> **About this exercise**:
Only the lines with "Taillenumfang" in the entries below belong in the answer; please copy them.

══════════

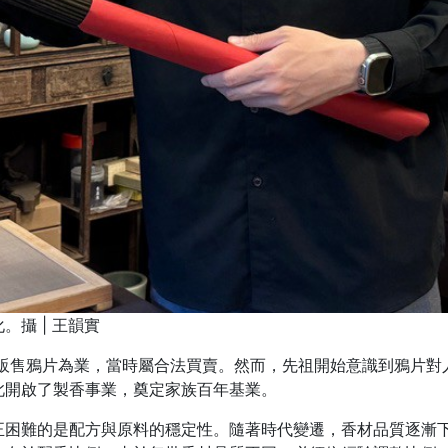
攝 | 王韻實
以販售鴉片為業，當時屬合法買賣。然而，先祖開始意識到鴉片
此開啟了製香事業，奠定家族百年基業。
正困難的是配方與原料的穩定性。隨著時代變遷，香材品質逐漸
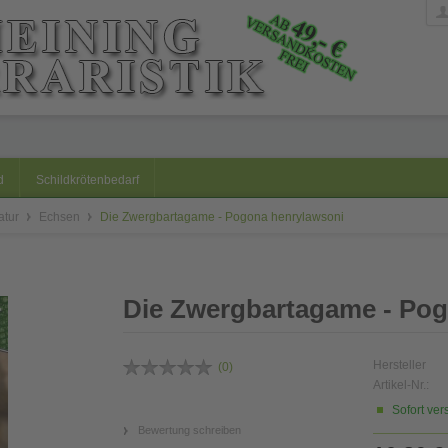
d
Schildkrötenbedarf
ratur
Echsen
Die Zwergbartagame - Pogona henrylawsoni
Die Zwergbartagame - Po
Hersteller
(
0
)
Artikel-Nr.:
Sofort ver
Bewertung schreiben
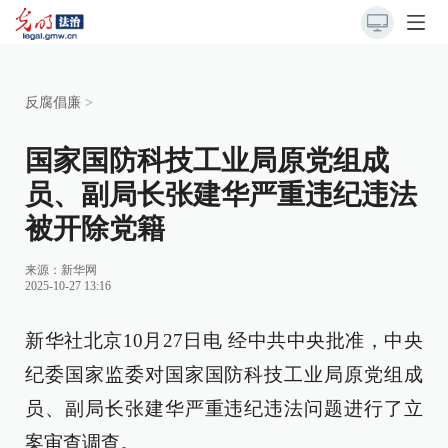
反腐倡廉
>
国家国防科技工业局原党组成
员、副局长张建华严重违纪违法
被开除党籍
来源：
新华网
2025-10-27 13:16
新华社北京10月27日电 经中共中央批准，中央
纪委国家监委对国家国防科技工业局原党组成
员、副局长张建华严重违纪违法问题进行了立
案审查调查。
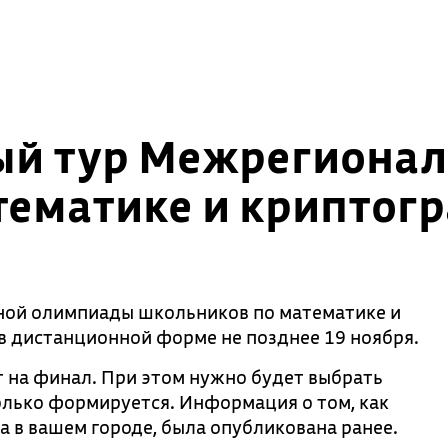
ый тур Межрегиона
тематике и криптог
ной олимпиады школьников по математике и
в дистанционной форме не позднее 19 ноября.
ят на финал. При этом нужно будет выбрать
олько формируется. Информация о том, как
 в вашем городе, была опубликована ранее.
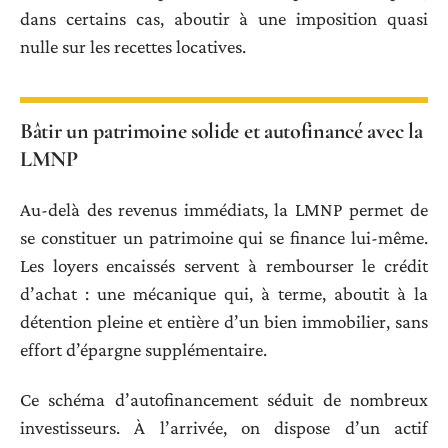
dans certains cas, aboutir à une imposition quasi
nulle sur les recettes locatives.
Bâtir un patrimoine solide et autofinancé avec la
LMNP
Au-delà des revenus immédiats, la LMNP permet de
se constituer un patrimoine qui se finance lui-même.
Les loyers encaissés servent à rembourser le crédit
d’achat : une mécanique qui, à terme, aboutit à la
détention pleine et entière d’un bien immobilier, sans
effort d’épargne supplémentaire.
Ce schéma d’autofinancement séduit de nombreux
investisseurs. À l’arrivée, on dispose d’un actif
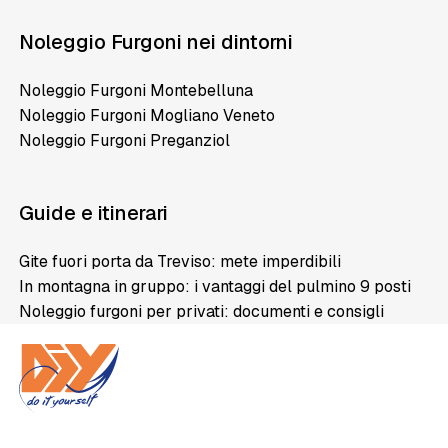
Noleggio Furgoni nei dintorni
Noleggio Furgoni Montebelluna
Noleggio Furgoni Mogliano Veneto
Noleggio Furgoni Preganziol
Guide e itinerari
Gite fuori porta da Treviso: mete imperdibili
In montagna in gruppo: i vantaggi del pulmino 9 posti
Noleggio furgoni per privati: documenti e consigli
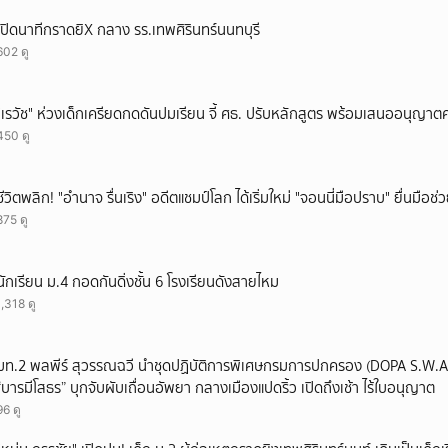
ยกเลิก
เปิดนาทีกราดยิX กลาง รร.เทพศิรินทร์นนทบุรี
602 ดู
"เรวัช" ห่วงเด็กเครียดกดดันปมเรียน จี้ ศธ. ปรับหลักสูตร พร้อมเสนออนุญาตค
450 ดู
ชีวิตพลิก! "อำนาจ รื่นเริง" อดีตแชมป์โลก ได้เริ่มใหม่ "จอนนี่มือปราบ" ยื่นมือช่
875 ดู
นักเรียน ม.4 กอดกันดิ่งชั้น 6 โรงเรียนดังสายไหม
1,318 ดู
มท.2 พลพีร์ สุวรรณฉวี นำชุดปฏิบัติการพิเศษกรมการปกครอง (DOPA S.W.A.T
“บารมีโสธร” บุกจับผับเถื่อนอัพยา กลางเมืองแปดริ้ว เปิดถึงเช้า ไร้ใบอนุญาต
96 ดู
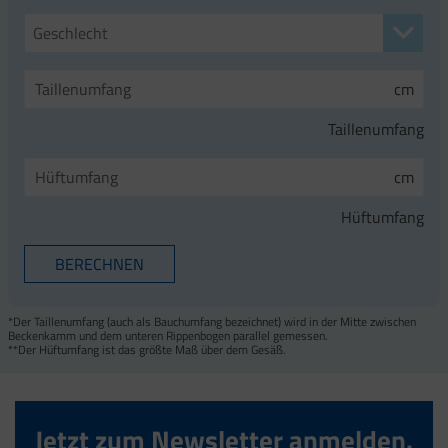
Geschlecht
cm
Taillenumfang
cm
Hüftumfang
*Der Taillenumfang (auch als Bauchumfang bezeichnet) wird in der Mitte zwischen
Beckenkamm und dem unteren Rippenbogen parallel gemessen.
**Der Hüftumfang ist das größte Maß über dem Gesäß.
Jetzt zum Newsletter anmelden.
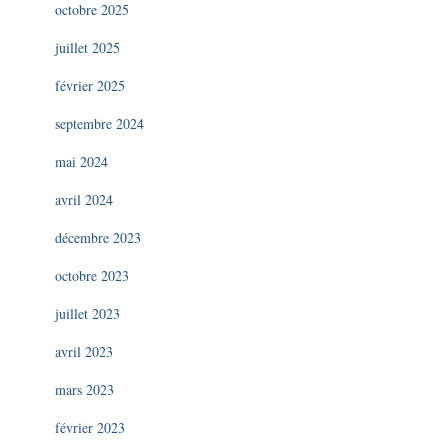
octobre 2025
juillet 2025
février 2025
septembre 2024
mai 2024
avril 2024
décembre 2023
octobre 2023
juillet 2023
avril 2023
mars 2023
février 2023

══════════

> **Answer box**:
Taillenumfang
*Der Taillenumfang (auch als Bauchumfang bezeichnet) wird in der Mitte zwischen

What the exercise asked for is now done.